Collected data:
* * *

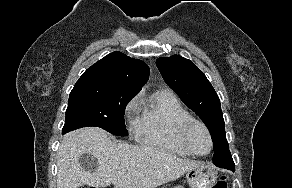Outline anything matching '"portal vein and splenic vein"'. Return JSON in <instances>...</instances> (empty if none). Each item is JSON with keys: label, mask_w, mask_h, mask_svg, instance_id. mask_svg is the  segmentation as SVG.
I'll return each mask as SVG.
<instances>
[{"label": "portal vein and splenic vein", "mask_w": 292, "mask_h": 188, "mask_svg": "<svg viewBox=\"0 0 292 188\" xmlns=\"http://www.w3.org/2000/svg\"><path fill=\"white\" fill-rule=\"evenodd\" d=\"M125 172V170H121V171H119L118 173L119 174H123Z\"/></svg>", "instance_id": "obj_1"}]
</instances>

* * *

DIRECTIONS FOR THIS TASK: Set down each entry above exactly as it appears. Omit the pictures.

FINISHED EXERCISE:
Outline anything matching '"portal vein and splenic vein"'. Return JSON in <instances>...</instances> (empty if none). Each item is JSON with keys: label, mask_w, mask_h, mask_svg, instance_id. mask_svg is the  segmentation as SVG.
I'll return each mask as SVG.
<instances>
[{"label": "portal vein and splenic vein", "mask_w": 292, "mask_h": 188, "mask_svg": "<svg viewBox=\"0 0 292 188\" xmlns=\"http://www.w3.org/2000/svg\"><path fill=\"white\" fill-rule=\"evenodd\" d=\"M125 172V170H121V171H119L118 173L119 174H123Z\"/></svg>", "instance_id": "obj_1"}]
</instances>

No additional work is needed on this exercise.